Note that the benchmark.jl script will trigger unpacking of the compressed data files for running with fastjet or Python codes (which do not directly read compressed inputs).

results

Archive of results.

Recommended structure is to store in a particular subdirectory the results from a particular machine, e.g., M2Pro_OSX_15.3 or AMD5700_Linux_Alma9.4.

results-v0

This is an older set of results (2023 and 2024) where the metadata used in the benchmarking outputs was rather sparse, with few fields and an awkward convention of storing additional metadata in the output filenames. This was fragile and not very extensible, so has been archived.

Benchmarking - Single Runs

Here we describe what to do to measure events/s using benchmark.jl with different versions of the sequential jet algorithm codes for a single set of parameters, usually over a range of input files.

Codes Available

JetReconstruction.jl

This is the native Julia version of sequential jet reconstruction. It is a package dependency of this benchmarking package, so the version used will be whatever is set in the Manifest.toml. In particular, if you pick a development version of the code, you will be able to benchmark different development branches, etc.

The Julia version used is the one which is used to run benchmark.jl, so it is trivial to switch Julia versions in the usual juliaup way, i.e.,

julia +1.9 --project src/benchmark.jl ...

would also run JetReconstruction with Julia 1.9.

Fastjet

There is a small fastjet program in the fastjet directory. Use CMake to compile this to fastjet/build/fastjet-finder which is where benchmark.jl expects to find it. e.g.,

cd fastjet
cmake -S . -B build
cmake --build build

Evidently you can use whatever compiler and flags you like.

Python

The repository used for the native Python versions of jet reconstruction is antikt-python. This is a submodule of this repository, so benchmark.jl expects to find the correct Python scripts in antikt-python/src.

Note that the Python environment, with dependencies, needs to be setup manually.

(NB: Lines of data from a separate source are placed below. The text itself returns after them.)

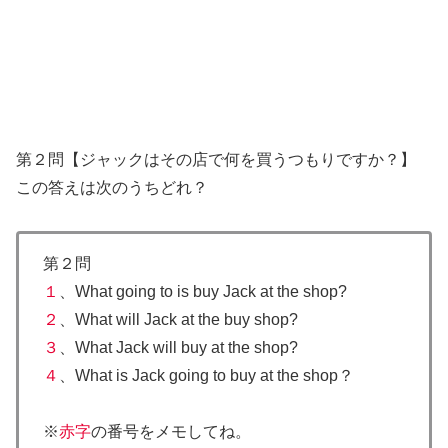
第２問【
ジャックはその店で何を買うつもりですか？
】
この答えは次のうちどれ？
第２問
１
、What going to is buy Jack at the shop?
２
、What will Jack at the buy shop?
３
、What Jack will buy at the shop?
４
、
What is Jack going to buy at the shop？
※
赤字
の番号をメモしてね。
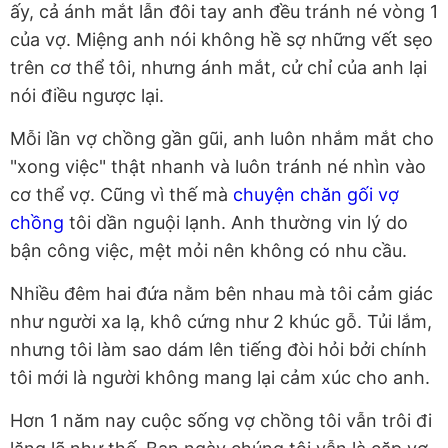
ấy, cả ánh mắt lẫn đôi tay anh đều tránh né vòng 1
của vợ. Miệng anh nói không hề sợ những vết sẹo
trên cơ thể tôi, nhưng ánh mắt, cử chỉ của anh lại
nói điều ngược lại.
Mỗi lần vợ chồng gần gũi, anh luôn nhắm mắt cho
"xong việc" thật nhanh và luôn tránh né nhìn vào
cơ thể vợ. Cũng vì thế mà
chuyện chăn gối vợ
chồng
tôi dần nguội lạnh. Anh thường vin lý do
bận công việc, mệt mỏi nên không có nhu cầu.
Nhiều đêm hai đứa nằm bên nhau mà tôi cảm giác
như người xa lạ, khô cứng như 2 khúc gỗ. Tủi lắm,
nhưng tôi làm sao dám lên tiếng đòi hỏi bởi chính
tôi mới là người không mang lại cảm xúc cho anh.
Hơn 1 năm nay cuộc sống vợ chồng tôi vẫn trôi đi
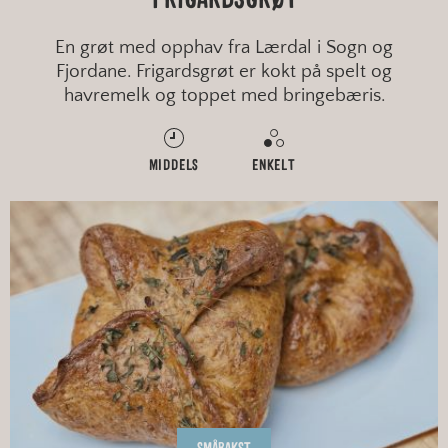
En grøt med opphav fra Lærdal i Sogn og
Fjordane. Frigardsgrøt er kokt på spelt og
havremelk og toppet med bringebæris.
MIDDELS
ENKELT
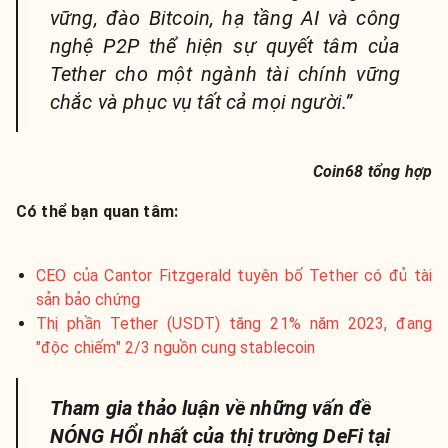
vững, đào Bitcoin, hạ tầng AI và công
nghệ P2P thể hiện sự quyết tâm của
Tether cho một ngành tài chính vững
chắc và phục vụ tất cả mọi người.”
Coin68 tổng hợp
Có thể bạn quan tâm:
CEO của Cantor Fitzgerald tuyên bố Tether có đủ tài
sản bảo chứng
Thị phần Tether (USDT) tăng 21% năm 2023, đang
"độc chiếm" 2/3 nguồn cung stablecoin
Tham gia thảo luận về những vấn đề
NÓNG HỔI nhất của thị trường DeFi tại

Use the environment.yml file provided with conda or mamba (you may wish to tune the main Python version to your needs).

The Python repository contains two versions of the reconstruction algorithms: one that is pure Python and one that uses NumPy and Numba for acceleration.

Note that the Python codes are limited: only the AntiKt algorithm is supported and only the N2Plain and N2Tiled strategies can be used. (This is, however, sufficient to get a feel for the relative speed of these Python codes.)

Running a Benchmarking Job

The benchmark.jl script has quite a few options used for detailed control of the jobs it runs. The most important ones are:

julia --project benchmark.jl --code CODE --algorithm ALG --strategy STRAT --nsamples TRIALS INPUT_FILE(S)

The CODE option selects the code implementation:

CODE Code Used
JetReconstruction Julia JetReconstruction.jl
Fastjet C++ Fastjet
AkTPython AntiKt jet finder in pure Python
AkTNumPy AntiKt jet finder using NumPy and Numba in Python

ALG is the algorithm, in the JetReconstruction.jl parlance: AntiKt, CA, Kt, GenKt (for $pp$) and Durham, EEKt (for $e^+e^-$). Note that for GenKt and EEKt the additional argument --power p is required to fully specify the reconstruction.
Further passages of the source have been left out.